Like most teenagers growing up I thought that cities were The Best. There could be nothing better in the world than being surrounded by culture and coolness 24 hours a day. Maybe I figured that if cities were amazing, then I must also be amazing by virtue of living in one. (But if you walk through any city, you realize that there are a lot of people living there who are anything but amazing.) I just figured that when I grew up I would always live in a city. Because I’m Smart and Sophosticated. I’m a city kind of girl, right?
As I get older it’s still fun to spend time in cities every once in a while, but for the most part I just roll my eyes at the whole self-important feeling that permeates most big cities. I don’t care about keeping up with the Joneses, which seems to be the biggest pastime in cities. Nor do I care about business, trendiness of any sort, or really even culture that much (although it pains me to admit that).
Last week I found myself driving through a darling little town about an hour away. One house that I passed by was pretty and yellow with white gingerbread trim and a big American flag out front. All I could think was how much I wanted to live there. As I get older a slower, friendlier lifestyle is becoming more appealing. I’m not so interested in cool new restaurants; I’d rather find a cute café that serves really good pie. I don’t really care about concerts or who the hot new singers are. This morning I spent a couple of hours listening to the Bluegrass channel on my XM radio–on Sundays it’s religious Bluegrass; songs about country preachers and well-worn bibles. It’s not even meant to be ironic. It’s just really sincere music. And I’m really digging that sort of sincerity these days.
Honestly I don’t want to live in the middle of nowhere, because let’s face facts, I hate Walmart. And we all know that if you live in a small town Walmart is the best you’re going to get. But I do like the idea of knowing all my neighbors (not so easy in suburbia when everybody is moving in and out all the time). I like the idea of my kids being able to find nature easier than driving to a park. I like the idea of a cute little main street and a sense of history. And of course I love friendliness. I like that when I go to a small town around here people all say hello and smile at me. I like that if I go into the gas station I find out within three minutes that the clerk has served two tours in Iraq and that his little boy likes trains.
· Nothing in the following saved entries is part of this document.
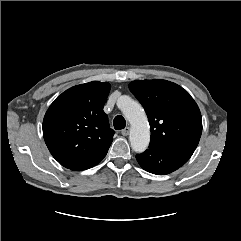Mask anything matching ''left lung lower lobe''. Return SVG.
<instances>
[{
    "instance_id": "obj_1",
    "label": "left lung lower lobe",
    "mask_w": 241,
    "mask_h": 241,
    "mask_svg": "<svg viewBox=\"0 0 241 241\" xmlns=\"http://www.w3.org/2000/svg\"><path fill=\"white\" fill-rule=\"evenodd\" d=\"M194 150L189 148L169 147L149 144V148L136 155L140 166L153 174H169L184 165Z\"/></svg>"
}]
</instances>
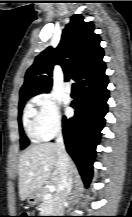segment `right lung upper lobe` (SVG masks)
Segmentation results:
<instances>
[{"mask_svg":"<svg viewBox=\"0 0 132 217\" xmlns=\"http://www.w3.org/2000/svg\"><path fill=\"white\" fill-rule=\"evenodd\" d=\"M100 41L91 22H84L81 15L72 16L63 30L58 47L45 49L27 70L20 89V99L49 92L56 64L62 67L65 80L73 79L78 86L106 77Z\"/></svg>","mask_w":132,"mask_h":217,"instance_id":"1","label":"right lung upper lobe"}]
</instances>
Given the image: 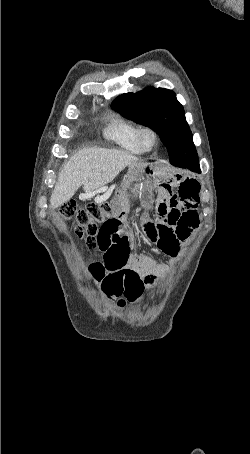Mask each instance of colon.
<instances>
[{"label": "colon", "mask_w": 250, "mask_h": 454, "mask_svg": "<svg viewBox=\"0 0 250 454\" xmlns=\"http://www.w3.org/2000/svg\"><path fill=\"white\" fill-rule=\"evenodd\" d=\"M59 214L65 219L76 216L77 226L75 233L80 239L85 241L89 248L97 246V234L101 226L119 217L115 201L90 203L80 208L69 201L59 207Z\"/></svg>", "instance_id": "1"}]
</instances>
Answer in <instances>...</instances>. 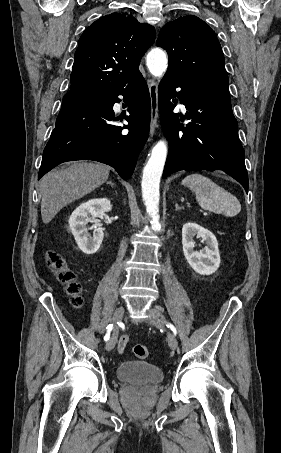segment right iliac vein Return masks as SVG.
Wrapping results in <instances>:
<instances>
[{
    "mask_svg": "<svg viewBox=\"0 0 281 453\" xmlns=\"http://www.w3.org/2000/svg\"><path fill=\"white\" fill-rule=\"evenodd\" d=\"M123 312H124V309L123 307L122 308H116L115 309V312H114V316H113V319L116 323H119L122 319V315H123ZM116 335L114 334L112 336V339H110V341H107L106 343V351L108 350H113L116 346V342H117V339H116Z\"/></svg>",
    "mask_w": 281,
    "mask_h": 453,
    "instance_id": "right-iliac-vein-1",
    "label": "right iliac vein"
}]
</instances>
I don’t really know what this means for me. I’m not a farming type of girl (seeing as how I’m lazy and don’t like to go outside unless vitally necessary), so that’s pretty much out. I love to imagine farming; the idea is so very appealing. But it’s just not going to happen. I guess I can try to live my honest-to-goodness lifestyle here in the burbs. I will have my foot halfway between the city (yay for SuperTarget and Costco and multiplexes!) and one foot in the country (yay for living in a state with lots of sweet little towns and nice people!) I’ll just have to settle for a big american flag and lemonade on the porch overlooking my cul-de-sac.
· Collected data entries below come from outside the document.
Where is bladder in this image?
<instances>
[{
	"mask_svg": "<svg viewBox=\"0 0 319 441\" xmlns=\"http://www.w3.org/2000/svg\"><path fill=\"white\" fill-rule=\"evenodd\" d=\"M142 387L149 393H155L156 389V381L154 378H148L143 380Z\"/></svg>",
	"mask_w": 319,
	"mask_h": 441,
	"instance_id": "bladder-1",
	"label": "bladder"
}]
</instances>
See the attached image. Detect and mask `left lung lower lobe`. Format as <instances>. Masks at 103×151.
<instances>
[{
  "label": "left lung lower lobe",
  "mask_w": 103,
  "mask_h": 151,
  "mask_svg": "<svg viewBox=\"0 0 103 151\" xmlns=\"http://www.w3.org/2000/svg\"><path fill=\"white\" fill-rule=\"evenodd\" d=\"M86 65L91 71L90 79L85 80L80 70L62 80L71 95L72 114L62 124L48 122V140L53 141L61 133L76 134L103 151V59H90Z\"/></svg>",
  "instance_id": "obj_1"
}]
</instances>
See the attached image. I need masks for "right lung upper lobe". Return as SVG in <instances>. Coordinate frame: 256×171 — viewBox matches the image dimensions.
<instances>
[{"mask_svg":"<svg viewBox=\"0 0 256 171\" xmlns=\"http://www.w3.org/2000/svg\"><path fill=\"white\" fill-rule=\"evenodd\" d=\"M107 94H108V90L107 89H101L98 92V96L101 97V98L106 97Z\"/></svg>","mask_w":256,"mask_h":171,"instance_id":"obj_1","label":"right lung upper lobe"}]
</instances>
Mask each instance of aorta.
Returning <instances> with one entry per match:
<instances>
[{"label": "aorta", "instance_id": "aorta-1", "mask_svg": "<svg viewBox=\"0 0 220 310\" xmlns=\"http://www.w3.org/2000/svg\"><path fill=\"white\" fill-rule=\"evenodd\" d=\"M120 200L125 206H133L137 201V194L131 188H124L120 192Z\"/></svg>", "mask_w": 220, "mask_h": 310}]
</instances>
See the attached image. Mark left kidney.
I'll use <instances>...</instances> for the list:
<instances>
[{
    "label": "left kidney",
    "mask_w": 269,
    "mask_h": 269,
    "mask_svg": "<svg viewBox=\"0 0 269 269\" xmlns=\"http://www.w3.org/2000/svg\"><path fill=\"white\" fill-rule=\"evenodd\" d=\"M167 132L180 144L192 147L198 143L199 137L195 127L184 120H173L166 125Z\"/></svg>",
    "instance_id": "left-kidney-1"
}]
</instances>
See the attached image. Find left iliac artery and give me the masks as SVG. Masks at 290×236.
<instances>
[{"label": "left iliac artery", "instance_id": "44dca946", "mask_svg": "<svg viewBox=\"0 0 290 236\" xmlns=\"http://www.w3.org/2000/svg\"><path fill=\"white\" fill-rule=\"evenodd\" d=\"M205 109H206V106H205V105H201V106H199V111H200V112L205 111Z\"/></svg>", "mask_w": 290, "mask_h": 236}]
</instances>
10 thoughts on “The cute yellow farmhouse”
I'm right there with ya. We want land. Like acreage land, but I don't want to be so far out we can't do a late night grocery run, or have decent schools that aren't 20 miles away. But eventually, perhaps when the kids are grown, we'll move out and get our ranch. Then I'll hire some ranch dudes to work it for me while I lounge on my porch.
I wanted to move to half of the little towns we drove through on the way home from AZ!
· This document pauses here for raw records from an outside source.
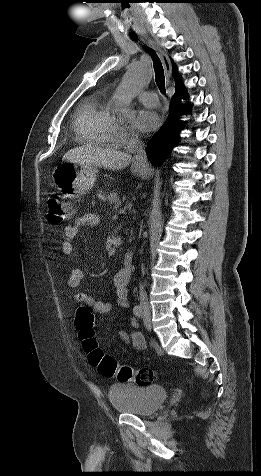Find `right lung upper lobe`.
<instances>
[{
    "instance_id": "obj_1",
    "label": "right lung upper lobe",
    "mask_w": 261,
    "mask_h": 476,
    "mask_svg": "<svg viewBox=\"0 0 261 476\" xmlns=\"http://www.w3.org/2000/svg\"><path fill=\"white\" fill-rule=\"evenodd\" d=\"M175 70H176V67L173 66V72H174V73H175ZM175 80H176V82H177V85H179V84H180V80H179L178 78H176Z\"/></svg>"
}]
</instances>
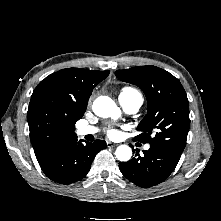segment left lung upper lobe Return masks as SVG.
Wrapping results in <instances>:
<instances>
[{
    "label": "left lung upper lobe",
    "mask_w": 221,
    "mask_h": 221,
    "mask_svg": "<svg viewBox=\"0 0 221 221\" xmlns=\"http://www.w3.org/2000/svg\"><path fill=\"white\" fill-rule=\"evenodd\" d=\"M118 79L140 87L148 101L147 114L135 137L143 143L164 147L181 155L189 131V102L181 83L156 66H138L117 70Z\"/></svg>",
    "instance_id": "5c2ea615"
}]
</instances>
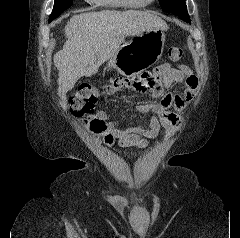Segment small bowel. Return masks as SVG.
Instances as JSON below:
<instances>
[{
	"mask_svg": "<svg viewBox=\"0 0 240 238\" xmlns=\"http://www.w3.org/2000/svg\"><path fill=\"white\" fill-rule=\"evenodd\" d=\"M185 83V87L179 94H165L157 104H139L136 109L141 114L152 112L153 115L148 119L147 124H135L132 126H119L117 120L112 115L100 110L94 114L95 118L104 120L106 123V132L116 139L119 146H135L146 148L148 139L156 138L161 129L167 135H171L180 125V115L189 102L197 87V77L192 69L186 65H179L177 68L165 63L147 75L137 80L115 79L107 87L105 94L113 95L124 88L134 92L150 93L153 97H159L163 90L172 83ZM174 108L175 111L170 109Z\"/></svg>",
	"mask_w": 240,
	"mask_h": 238,
	"instance_id": "obj_1",
	"label": "small bowel"
}]
</instances>
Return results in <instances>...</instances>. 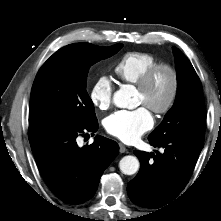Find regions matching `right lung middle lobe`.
Segmentation results:
<instances>
[{"label": "right lung middle lobe", "instance_id": "obj_1", "mask_svg": "<svg viewBox=\"0 0 221 221\" xmlns=\"http://www.w3.org/2000/svg\"><path fill=\"white\" fill-rule=\"evenodd\" d=\"M122 47L74 43L54 53L38 72L30 96L29 125L59 122L87 126L97 121L86 91L89 68Z\"/></svg>", "mask_w": 221, "mask_h": 221}]
</instances>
If we both move to the same small town we could carpool to Costco and Super Target!
And since I am home we need to catch up!!
I know what you mean. I kind of live in the country and I love it. The city's a nice place to visit, but I wouldn't want to live there!
See, I actually would farm if my husband would do it. But he's more of a technology/city type. He won't even help garden in our back yard!
So if both our husbands ever die simultaneously and leave us fortunes, lets buy a cute farmhouse not too far from the city and hire an out of work farmer to run it for us, K?
What a darling, heartwarming blog, Jennie. I loved your feelings, and feel them, too. But I notice you did a great job raising those chickens in West Jordan. And you did have a compost bin. Golly, you're half way there!
Hilde, What color is the house? I have been searching the net for a warn yellow and like yours best. Getting ready to paint the farm house soon. Want it to give off a warm welcoming feel. Your house does that. Thank, Brenda
Alas, it is not my house. Only one that I drove by last year. I love the color too!
We are thinking of changing our farm house color from white to yellow. Can you tell me what bran and color you painted your beautiful home. Thank you!,
Sadly, this is not my house. Just one I passed by when I was driving through the country. Wish I could be of more help!